RECORDS FOR THIS EXERCISE
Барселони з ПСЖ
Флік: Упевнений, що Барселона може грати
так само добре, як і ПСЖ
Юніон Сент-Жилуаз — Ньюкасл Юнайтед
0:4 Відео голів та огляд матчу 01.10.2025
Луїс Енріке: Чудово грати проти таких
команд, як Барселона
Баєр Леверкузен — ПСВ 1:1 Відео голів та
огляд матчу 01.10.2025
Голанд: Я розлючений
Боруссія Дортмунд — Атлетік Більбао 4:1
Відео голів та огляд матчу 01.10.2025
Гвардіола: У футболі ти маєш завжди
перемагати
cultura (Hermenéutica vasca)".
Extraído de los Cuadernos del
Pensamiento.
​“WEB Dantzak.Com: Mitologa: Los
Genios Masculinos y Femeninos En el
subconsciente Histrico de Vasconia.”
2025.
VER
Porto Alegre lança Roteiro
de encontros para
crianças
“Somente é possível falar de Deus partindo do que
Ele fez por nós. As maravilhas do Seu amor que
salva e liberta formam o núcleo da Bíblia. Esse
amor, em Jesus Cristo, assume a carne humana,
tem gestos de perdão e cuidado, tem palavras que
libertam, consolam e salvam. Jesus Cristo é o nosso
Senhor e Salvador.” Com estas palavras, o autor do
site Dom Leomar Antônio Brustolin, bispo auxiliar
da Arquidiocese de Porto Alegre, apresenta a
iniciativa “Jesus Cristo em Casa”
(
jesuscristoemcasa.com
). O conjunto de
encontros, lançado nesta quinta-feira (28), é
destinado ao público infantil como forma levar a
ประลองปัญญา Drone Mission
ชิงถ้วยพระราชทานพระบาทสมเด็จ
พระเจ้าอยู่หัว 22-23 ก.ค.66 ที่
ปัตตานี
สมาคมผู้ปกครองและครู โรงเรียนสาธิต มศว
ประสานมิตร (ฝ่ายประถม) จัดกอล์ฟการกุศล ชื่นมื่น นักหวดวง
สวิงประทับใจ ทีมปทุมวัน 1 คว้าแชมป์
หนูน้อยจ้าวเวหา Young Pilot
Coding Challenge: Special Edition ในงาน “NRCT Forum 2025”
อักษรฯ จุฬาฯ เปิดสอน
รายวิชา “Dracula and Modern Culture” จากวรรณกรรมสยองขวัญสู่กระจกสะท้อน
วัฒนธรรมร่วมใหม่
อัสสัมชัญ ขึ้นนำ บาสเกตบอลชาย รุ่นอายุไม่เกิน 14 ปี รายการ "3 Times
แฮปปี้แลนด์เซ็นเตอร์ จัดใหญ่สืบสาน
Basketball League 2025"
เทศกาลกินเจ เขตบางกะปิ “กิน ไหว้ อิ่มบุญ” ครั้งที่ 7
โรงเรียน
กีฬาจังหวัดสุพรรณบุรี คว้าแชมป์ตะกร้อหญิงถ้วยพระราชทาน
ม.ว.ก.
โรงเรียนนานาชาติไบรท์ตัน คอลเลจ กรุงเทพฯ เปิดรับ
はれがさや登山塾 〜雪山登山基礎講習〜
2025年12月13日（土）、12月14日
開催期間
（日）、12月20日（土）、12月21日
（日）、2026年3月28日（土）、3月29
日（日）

WHAT TO PRODUCE
Each record must be reproduced exactly. Keep every one.

SOLUTION FOR THIS TASK
Барселони з ПСЖ
Флік: Упевнений, що Барселона може грати
так само добре, як і ПСЖ
Юніон Сент-Жилуаз — Ньюкасл Юнайтед
0:4 Відео голів та огляд матчу 01.10.2025
Луїс Енріке: Чудово грати проти таких
команд, як Барселона
Баєр Леверкузен — ПСВ 1:1 Відео голів та
огляд матчу 01.10.2025
Голанд: Я розлючений
Боруссія Дортмунд — Атлетік Більбао 4:1
Відео голів та огляд матчу 01.10.2025
Гвардіола: У футболі ти маєш завжди
перемагати
cultura (Hermenéutica vasca)".
Extraído de los Cuadernos del
Pensamiento.
​“WEB Dantzak.Com: Mitologa: Los
Genios Masculinos y Femeninos En el
subconsciente Histrico de Vasconia.”
2025.
VER
Porto Alegre lança Roteiro
de encontros para
crianças
“Somente é possível falar de Deus partindo do que
Ele fez por nós. As maravilhas do Seu amor que
salva e liberta formam o núcleo da Bíblia. Esse
amor, em Jesus Cristo, assume a carne humana,
tem gestos de perdão e cuidado, tem palavras que
libertam, consolam e salvam. Jesus Cristo é o nosso
Senhor e Salvador.” Com estas palavras, o autor do
site Dom Leomar Antônio Brustolin, bispo auxiliar
da Arquidiocese de Porto Alegre, apresenta a
iniciativa “Jesus Cristo em Casa”
(
jesuscristoemcasa.com
). O conjunto de
encontros, lançado nesta quinta-feira (28), é
destinado ao público infantil como forma levar a
ประลองปัญญา Drone Mission
ชิงถ้วยพระราชทานพระบาทสมเด็จ
พระเจ้าอยู่หัว 22-23 ก.ค.66 ที่
ปัตตานี
สมาคมผู้ปกครองและครู โรงเรียนสาธิต มศว
ประสานมิตร (ฝ่ายประถม) จัดกอล์ฟการกุศล ชื่นมื่น นักหวดวง
สวิงประทับใจ ทีมปทุมวัน 1 คว้าแชมป์
หนูน้อยจ้าวเวหา Young Pilot
Coding Challenge: Special Edition ในงาน “NRCT Forum 2025”
อักษรฯ จุฬาฯ เปิดสอน
รายวิชา “Dracula and Modern Culture” จากวรรณกรรมสยองขวัญสู่กระจกสะท้อน
วัฒนธรรมร่วมใหม่
อัสสัมชัญ ขึ้นนำ บาสเกตบอลชาย รุ่นอายุไม่เกิน 14 ปี รายการ "3 Times
แฮปปี้แลนด์เซ็นเตอร์ จัดใหญ่สืบสาน
Basketball League 2025"
เทศกาลกินเจ เขตบางกะปิ “กิน ไหว้ อิ่มบุญ” ครั้งที่ 7
โรงเรียน
กีฬาจังหวัดสุพรรณบุรี คว้าแชมป์ตะกร้อหญิงถ้วยพระราชทาน
ม.ว.ก.
โรงเรียนนานาชาติไบรท์ตัน คอลเลจ กรุงเทพฯ เปิดรับ
はれがさや登山塾 〜雪山登山基礎講習〜
2025年12月13日（土）、12月14日
開催期間
（日）、12月20日（土）、12月21日
（日）、2026年3月28日（土）、3月29
日（日）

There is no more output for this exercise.